「見て見てミヤ君!僕、超勉強出来そうじゃね!?」

「…っ!それは僕の眼鏡だろ、返せ!」

「ふたりともうるさぁい。皆見てるよぉ」


仲良く騒ぐ高校生バンドグループも、ここではただの迷惑な客。

ここは街の中心にある大きな図書館だ。

最近はツアー続きで勉強もままならなかったweather lifeの5人。

事務所で宿題に励もうと試みても上手くいかなかったらしく
図書館なら静かな場所だし、ゆっくり勉強が出来るだろうと雨宮が提案したのだ。

1階から2階まで天井が開けており、開放感のある建物内にはたくさんの本棚が並んでいる。

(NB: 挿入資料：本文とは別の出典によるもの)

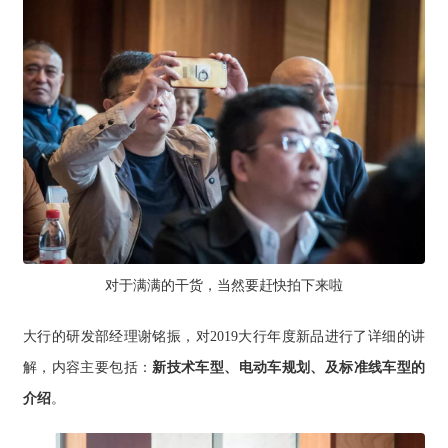
对于满满的干货，当然要赶快拍下来啦
大行的研发部经理谢铭振，对2019大行年度新品进行了详细的讲
解，内容主要包括：
新技术车型、电动车规划、及标准线车型的
介绍
。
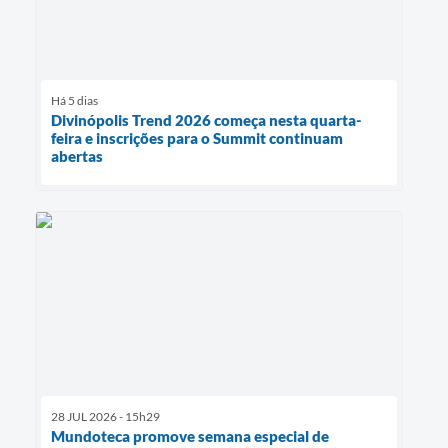
Há 5 dias
Divinópolis Trend 2026 começa nesta quarta-
feira e inscrições para o Summit continuam
abertas
28 JUL 2026 - 15h29
Mundoteca promove semana especial de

探したい本をすぐに検索出来るタッチパネルがあったり、小さな子どもに絵本を読み聞かせる部屋も。

端にはカフェまで設けられている充実した図書館だ。

ここへ来れば自然と形から勉強を始めたくなるに違いない。

そう思っていた。

が…


「おっ!美空さん見てください!漫画本もあるっすよ!」

「すごー!いいねいいね!あ、雑誌もあるじゃーん!」


日晴、美空ペアは予想していたが、他の雑誌や漫画に夢中になっている様子。

雨宮はすかさず目を横にやると…雪之原の姿がない。

予想的中。

ウサギ大百科の前で足を止めていた。


「はぁ…」


大きくため息をつくと、肩を誰かがポンと叩いた。

背の高い柔らかい笑みを浮かべるクラウディだ。

全く…僕の苦労をわかってくれるのは君だけだな。


「…ッ♪」

「…ん?」


彼の手に何かが握られている。

黄緑色のクマのついた可愛らしいカードにクラウディの名前が。

ここの図書館の貸出カードだ。

…つまり。


「………。」


上を指差し、軽く手を振る彼。

本を借りてくるから2階に行くね!と…言っているらしい。

クラウディ…お前もか。


雨宮の悲しい背中をよそに、スキップをしながら楽しそうに2階に上がる彼。

そういえば最近また新しい小説に夢中になっているようだったな。

図書館から大量に借りてきて、ソファーで読んでいたし。

あれか…。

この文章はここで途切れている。